The market for rare and luxury watches has gone stratospheric. Who are the collectors powering this surge in valuations, and what makes them tick? By Timothy Barber
In a private room deep within the warren of Mayfair private members’ club 5 Hertford Street, Patrick Getreide brandishes a platinum-cased Patek Philippe wristwatch. A 30-year-old Reference 3970 integrating complex perpetual calendar and chronograph functions in classical style, it’s worth around £100,000. Its strap, however, is incongruous, made from a hardy, casual fabric rather than the deluxe leather you’d expect.
Getreide, a 67-year-old Frenchman, shrugs. ‘It’s the watch I swim with,’ he says, laying it on a table alongside ten or so other timepieces, several of which make the platinum pool watch seem lowly by comparison. Among them are vintage Pateks of unimpeachable rarity and condition, bespoke modern examples of a kind the brand doesn’t officially admit to making, and unique pieces from a handful of other makers. ‘One of a kind!’ Getreide intones happily, seemingly for each watch, as he picks through them.
For many watch enthusiasts, these would be ‘grail’ watches – pinnacle pieces you might dream of one day owning. For Getreide, they’re just the selection he has in rotation when we meet. The assortment changes every few weeks, picked from a 600-strong collection he’s been amassing for 35 years. An entrepreneur with interests in mining and real estate, his homes are in London and Miami, but he stores his watches in Geneva in a ‘little museum’ he created for the purpose. ‘When I see a watch I like, it’s like I’m 20 years old again, I get goosebumps. If I like it, I buy it,’ he says. ‘I don’t think about value at all. It’s a passion, not business.’

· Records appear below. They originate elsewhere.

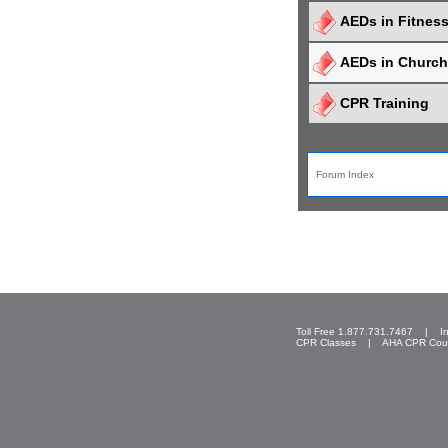
AEDs in Fitnes
AEDs in Churc
CPR Training
Forum Index
Toll Free 1.877.731.7467 |
I
CPR Classes
|
AHA CPR Cou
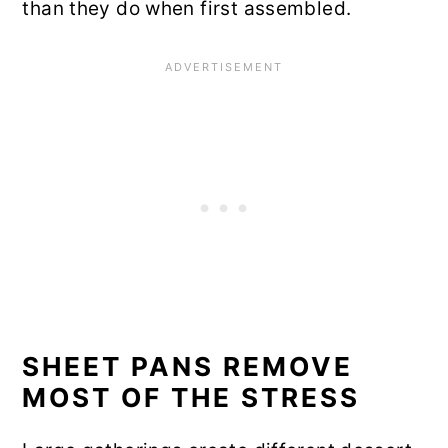
than they do when first assembled.
SHEET PANS REMOVE
MOST OF THE STRESS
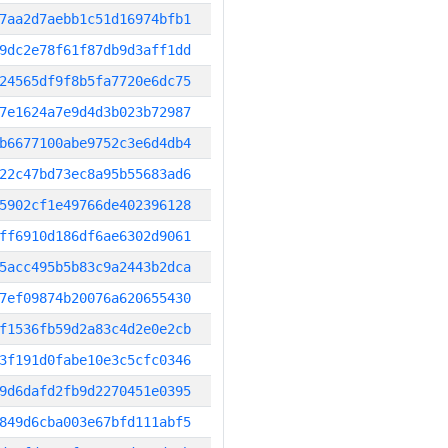
7aa2d7aebb1c51d16974bfb1
9dc2e78f61f87db9d3aff1dd
24565df9f8b5fa7720e6dc75
7e1624a7e9d4d3b023b72987
b6677100abe9752c3e6d4db4
22c47bd73ec8a95b55683ad6
5902cf1e49766de402396128
ff6910d186df6ae6302d9061
5acc495b5b83c9a2443b2dca
7ef09874b20076a620655430
f1536fb59d2a83c4d2e0e2cb
3f191d0fabe10e3c5cfc0346
9d6dafd2fb9d2270451e0395
849d6cba003e67bfd111abf5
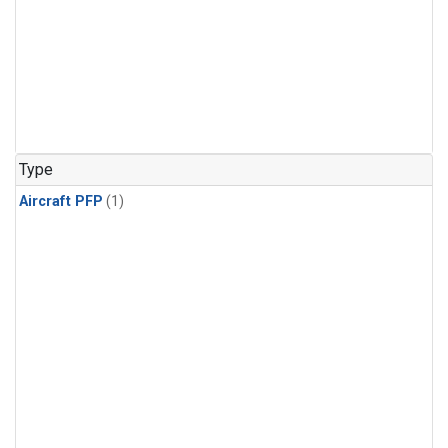
Type
Aircraft PFP
(1)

Getreide built his collection in secrecy: he sends emissaries to auctions, employs experts to research potential acquisitions, and says the only guest ever to set foot in his museum is Patek Philippe’s president, Thierry Stern. But he’s now going public, and in some style. In May he’ll reveal an unprecedented display of horological wonders at the Design Museum in South Kensington in an exhibition curated with the help of Spear’s contributor Nick Foulkes.
‘I thought of all my friends who own paintings that are in museums, and I said, “Why not watches?”’ Getreide explains. ‘I believe a watch is a piece of art. I thought, “Someone needs to take this step to show them in a museum, and to share them with people who cannot experience them otherwise.”’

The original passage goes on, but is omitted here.